Mindy Thompson Fullilove


Mindy Thompson Fullilove, M.D. is an American social psychiatrist who focuses on the ways social and environmental factors affect the mental health of communities. She is currently a professor of Urban Policy and Health at The New School.
Trained at Bryn Mawr College and Columbia University, Fullilove has conducted research on AIDS and other epidemics of poor communities and studied the links between the environment and mental health. Her research examines the mental health effects of environmental processes such as violence, segregation, and urban renewal.

Early life

Fullilove grew up in Orange, N.J. Her father, Ernie Thompson, was a labor organizer in Jersey City and was the first black field organizer hired by the United Electrical Radio and Machine Workers Union. Her mother, Maggie, was a white woman from Chippewa Lake, Ohio, who worked as a union hall secretary. Fullilove’s parents launched a successful campaign in Orange to desegregate local schools. She attended Unitarian Universalist Church as a child.

Education

Fullilove graduated cum laude from Bryn Mawr College in 1971 with a BA in History. She received an MS in Nutrition from Columbia University in 1974 and an MD in Medicine from Columbia University in 1978. She received a Board Certification in Psychiatry in 1984.

Career

Fullilove has been elected to the New York Psychiatric Society, the American College of Psychiatrists, and the New York Academy of Medicine. She is also a member of the American Psychiatric Association and the American Public Health Association. Fullilove was an Assistant Clinical Professor of Psychiatry at the UCSF Center for AIDS Prevention Studies from 1983 until 1990. She joined the faculty at Columbia University in 1990 as an Associate Professor of Clinical Psychiatry and Public Health, becoming Professor of Clinical Psychiatry and Sociomedical Sciences in 1999, a position she held until 2016 when she joined the New School faculty. She is a Professor of Urban Policy and Health at the Milano School of Management, Policy, and Environment at the New School. There, she has been working on a project entitled , which examines events that have shaped inequality in the United States, going as far back as 1619.

Other work

The CLIMB Project

In 2004, Fullilove helped start the CLIMB Project, a community-based initiative in Upper Manhattan that promotes physical, social, and civic activity among northern Manhattan residents and is committed to ensuring parks are safe and accessible to all. The project has sparked millions of investments, including one of $30 million in 2016 dedicated to updating Highbridge Park.

University of Orange

In 2007, Fullilove and other community activists founded the University of Orange, a free popular education center located in her hometown, to promote civic engagement and active citizen participation in the community. She currently serves as the university’s President of the Board of Directors.

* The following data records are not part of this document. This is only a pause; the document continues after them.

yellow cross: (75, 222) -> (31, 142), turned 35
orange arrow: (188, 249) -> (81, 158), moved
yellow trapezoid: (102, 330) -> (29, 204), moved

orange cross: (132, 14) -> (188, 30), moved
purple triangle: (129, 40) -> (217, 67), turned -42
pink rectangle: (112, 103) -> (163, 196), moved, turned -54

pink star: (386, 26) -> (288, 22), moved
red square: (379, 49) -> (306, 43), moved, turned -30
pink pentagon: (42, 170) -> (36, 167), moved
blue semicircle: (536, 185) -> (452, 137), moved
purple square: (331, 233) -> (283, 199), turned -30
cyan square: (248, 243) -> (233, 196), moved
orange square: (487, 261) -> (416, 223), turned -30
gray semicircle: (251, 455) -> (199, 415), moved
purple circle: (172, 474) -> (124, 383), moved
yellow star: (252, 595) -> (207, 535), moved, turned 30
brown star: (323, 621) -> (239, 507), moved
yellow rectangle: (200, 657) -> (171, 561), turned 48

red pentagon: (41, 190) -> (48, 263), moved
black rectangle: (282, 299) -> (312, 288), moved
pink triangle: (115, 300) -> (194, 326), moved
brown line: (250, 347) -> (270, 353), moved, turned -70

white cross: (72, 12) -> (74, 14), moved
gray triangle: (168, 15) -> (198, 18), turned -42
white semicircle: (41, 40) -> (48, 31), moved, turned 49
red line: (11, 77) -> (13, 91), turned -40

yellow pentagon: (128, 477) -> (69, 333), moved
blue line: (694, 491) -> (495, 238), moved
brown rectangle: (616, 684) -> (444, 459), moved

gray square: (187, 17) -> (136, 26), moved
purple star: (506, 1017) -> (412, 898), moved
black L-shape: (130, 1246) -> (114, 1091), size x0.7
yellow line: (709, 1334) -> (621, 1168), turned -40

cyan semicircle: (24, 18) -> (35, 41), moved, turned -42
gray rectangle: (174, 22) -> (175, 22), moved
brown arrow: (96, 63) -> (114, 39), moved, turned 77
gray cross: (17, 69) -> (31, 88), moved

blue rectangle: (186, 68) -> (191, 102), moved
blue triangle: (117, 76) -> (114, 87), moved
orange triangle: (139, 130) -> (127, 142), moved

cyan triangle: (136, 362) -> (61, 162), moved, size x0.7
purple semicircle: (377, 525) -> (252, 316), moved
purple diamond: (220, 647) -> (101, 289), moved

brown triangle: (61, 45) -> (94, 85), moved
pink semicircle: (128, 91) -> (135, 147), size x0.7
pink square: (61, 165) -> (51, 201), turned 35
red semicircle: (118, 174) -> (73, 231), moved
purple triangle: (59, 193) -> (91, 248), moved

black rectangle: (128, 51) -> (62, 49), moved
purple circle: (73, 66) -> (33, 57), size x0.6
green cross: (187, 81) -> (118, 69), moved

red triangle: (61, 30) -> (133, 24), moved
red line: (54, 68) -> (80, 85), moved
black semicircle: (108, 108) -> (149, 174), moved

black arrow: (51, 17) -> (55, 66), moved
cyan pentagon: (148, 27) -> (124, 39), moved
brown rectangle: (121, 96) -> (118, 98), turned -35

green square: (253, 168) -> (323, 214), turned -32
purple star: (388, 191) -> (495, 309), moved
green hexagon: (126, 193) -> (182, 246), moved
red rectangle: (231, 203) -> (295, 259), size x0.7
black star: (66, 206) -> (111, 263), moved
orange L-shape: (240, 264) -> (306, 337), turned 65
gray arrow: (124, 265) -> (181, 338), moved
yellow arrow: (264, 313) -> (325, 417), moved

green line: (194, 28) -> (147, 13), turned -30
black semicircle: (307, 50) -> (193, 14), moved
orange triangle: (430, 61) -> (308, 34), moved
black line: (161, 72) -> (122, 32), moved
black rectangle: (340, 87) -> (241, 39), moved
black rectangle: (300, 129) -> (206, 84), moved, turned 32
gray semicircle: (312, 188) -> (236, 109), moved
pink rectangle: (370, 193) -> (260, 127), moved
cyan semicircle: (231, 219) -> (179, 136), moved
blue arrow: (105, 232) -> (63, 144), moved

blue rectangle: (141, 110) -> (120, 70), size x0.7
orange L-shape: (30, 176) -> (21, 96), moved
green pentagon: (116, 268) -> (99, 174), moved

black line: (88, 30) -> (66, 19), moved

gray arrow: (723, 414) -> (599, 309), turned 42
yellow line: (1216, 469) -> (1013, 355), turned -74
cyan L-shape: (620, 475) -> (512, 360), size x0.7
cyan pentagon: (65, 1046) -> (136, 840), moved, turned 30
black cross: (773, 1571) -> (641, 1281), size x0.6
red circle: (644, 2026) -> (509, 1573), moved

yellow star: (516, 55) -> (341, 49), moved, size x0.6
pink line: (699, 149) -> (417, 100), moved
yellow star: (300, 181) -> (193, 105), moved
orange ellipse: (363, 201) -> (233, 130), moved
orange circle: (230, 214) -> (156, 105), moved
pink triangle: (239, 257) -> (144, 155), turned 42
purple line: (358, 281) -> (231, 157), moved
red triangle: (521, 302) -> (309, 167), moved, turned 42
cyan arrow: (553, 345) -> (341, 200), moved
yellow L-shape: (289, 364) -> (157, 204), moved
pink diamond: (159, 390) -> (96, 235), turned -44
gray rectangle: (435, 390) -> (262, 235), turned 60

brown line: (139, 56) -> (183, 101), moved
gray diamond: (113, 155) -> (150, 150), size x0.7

Interdisciplinary Research Leaders

Fullilove is a member of one of the fifteen teams assembled by Interdisciplinary Research Leaders, a program led by the University of Minnesota to build healthier and more equitable communities. Her project, Making the Just City: An Examination of Organizing for Equity and Health in Shaw and Orange, is focused on helping people stay in neighborhoods that are facing the economic and social pressures of gentrification.